Compartiendo instantes en lo espiritual

De la serie Voces Ensortijadas.
por Mª Gabriela López Suárez.
Tuxtla. Chiapas.

Una tarde soleada, de las que anuncian la llegada de la primavera y el acompañamiento musical del mantra Om Mani Padme Hum, trajo a la mente y corazón de Inés una de las experiencias espirituales más gratas en su vida, la mañana en la que junto con su amigo Mario habían compartido la meditación sin proponerlo.

Inés recordó que ese día el plan era hacer un recorrido, hasta cierto punto algo turístico, a un pueblo cercano a la ciudad donde ella vivía. Mario estaba de visita y tenía gusto por conocer lugares pequeños, sin el afán de querer comerse los espacios en un solo rato. Más bien disfrutaba caminar por las calles menos turísticas, observando la cotidianidad de la población, escuchando sus sonidos, percibiendo sus olores, colores, paisajes, rostros, incluso hasta sus miedos…

Cuando llegaron al pueblito a Inés le tocó hacer el papel de guía de turista, fue algo curioso porque ella tenía tiempo de no visitar el lugar y no recordaba el camino para llegar al centro. Entre una que otra pregunta con personas del pueblo, Mario e Inés se ubicaron.

El primer sitio al que se dirigieron fue al panteón, un lugar místico, sobretodo por el sincretismo presente. Recorrieron la poca infraestructura que quedaba de lo que fue una iglesia. Inés comentó algunas cuestiones referentes a las costumbres del lugar y Mario le sumó sus opiniones, tenía puntos en común con el lugar donde vivía por las influencias culturales. Al término de ese breve recorrido Mario hizo una especie de agradecimiento al espacio visitado.

Posteriormente, se dirigieron a la pequeña plaza central para ir a la iglesia del pueblo. Mario había leído algo sobre esta iglesia en un artículo, tenía especial interés por conocerla. Inés le explicó las normas que debía seguir, especialmente no fotografiar al interior, de lo contrario la pasarían muy mal.

Entraron a la iglesia, había mucha gente, entre turistas y habitantes locales que, en pequeños grupos, estaban haciendo oración. Se escuchaban murmullos, rezos, cantos, estos últimos seguían un ritmo algo nostálgico, como especie de plegarias.

Se percibía la luz que penetraba de las ventanas y se confundía un poco con el intenso humo que había, producto de muchas velas y veladoras prendidas.

Mario observaba atentamente, tenía ganas de acercarse a algún pequeño grupo para acompañarles en su oración, Inés le advirtió que eran prácticas muy familiares y que mejor buscaran un espacio para poder sentarse y observar. Así lo hicieron.

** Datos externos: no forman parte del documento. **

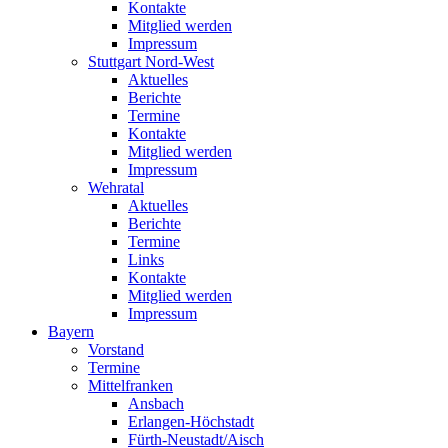
Kontakte
Mitglied werden
Impressum
Stuttgart Nord-West
Aktuelles
Berichte
Termine
Kontakte
Mitglied werden
Impressum
Wehratal
Aktuelles
Berichte
Termine
Links
Kontakte
Mitglied werden
Impressum
Bayern
Vorstand
Termine
Mittelfranken
Ansbach
Erlangen-Höchstadt
Fürth-Neustadt/Aisch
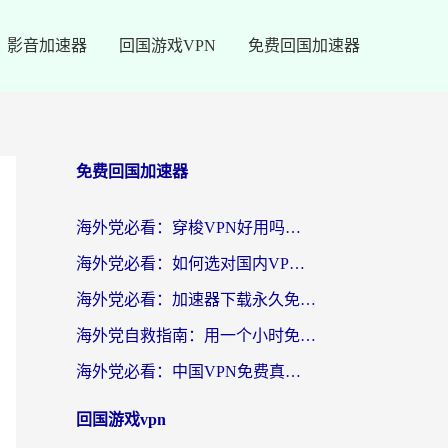
影音加速器
回国游戏VPN
免费回国加速器
免费回国加速器
海外党必看：穿梭VPN好用吗？和云帆VPN对比哪个回国效果更好？附真实测评+避坑指南
海外党必看：如何选对国内VPN，实现无缝访问国内资源？
海外党必看：加速器下载永久免费版真的存在吗？教你无缝访问国内资源的正确姿势
海外党自救指南：用一个小时免费加速器，轻松打破国内资源访问壁垒？
海外党必看：中国VPN免费真的靠谱吗？手把手教你选对回国加速器
回国游戏vpn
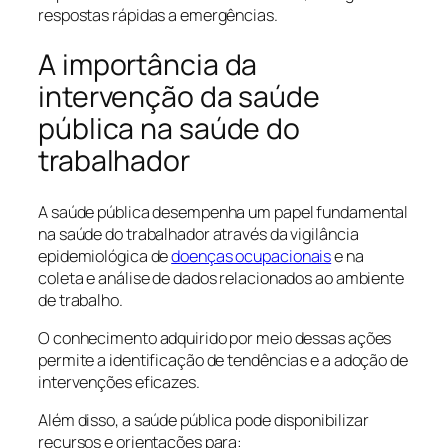
respostas rápidas a emergências.
A importância da
intervenção da saúde
pública na saúde do
trabalhador
A saúde pública desempenha um papel fundamental
na saúde do trabalhador através da vigilância
epidemiológica de
doenças ocupacionais
e na
coleta e análise de dados relacionados ao ambiente
de trabalho.
O conhecimento adquirido por meio dessas ações
permite a identificação de tendências e a adoção de
intervenções eficazes.
Além disso, a saúde pública pode disponibilizar
recursos e orientações para:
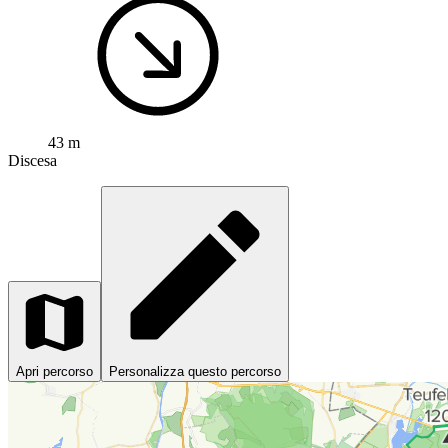
43 m
Discesa
Apri percorso
Personalizza questo percorso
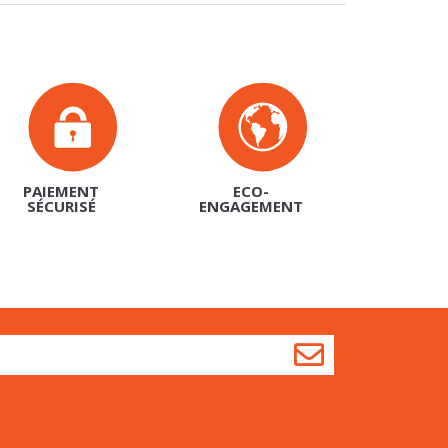
PAIEMENT
ECO-
SÉCURISÉ
ENGAGEMENT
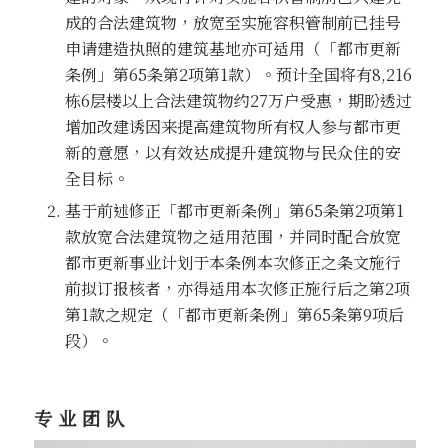
成的合法建筑物，放宽至实施容积管制前已挂号
申请建造执照的建筑基地亦可适用（「都市更新
条例」第65条第2项第1款）。预计全国将有8,216
栋6层楼以上合法建筑物约27万户受惠，期盼透过
增加改建诱因来提高建筑物所有权人参与都市更
新的意愿，以有效达成提升建筑物与民众住的安
全目标。
基于前述修正「都市更新条例」第65条第2项第1
款放宽合法建筑物之适用范围，并同时配合放宽
都市更新事业计划于本条例本次修正之条文施行
前拟订报核者，亦得适用本次修正施行后之第2项
第1款之规定（「都市更新条例」第65条第9项后
段）。
专业团队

Se ubicaron en una de las esquinas cercanas al frente del altar, se sentaron en el piso como la mayor parte de la gente. En su búsqueda por reconocer el lugar, Inés observaba y trataba de recordar las veces que había estado ahí, no lo logró del todo. Al principio se sintió extraña, era la primera ocasión que permanecía más tiempo. Miraba a Mario y lo percibía tranquilo, relajado, entrando en ese ambiente místico que los rodeaba.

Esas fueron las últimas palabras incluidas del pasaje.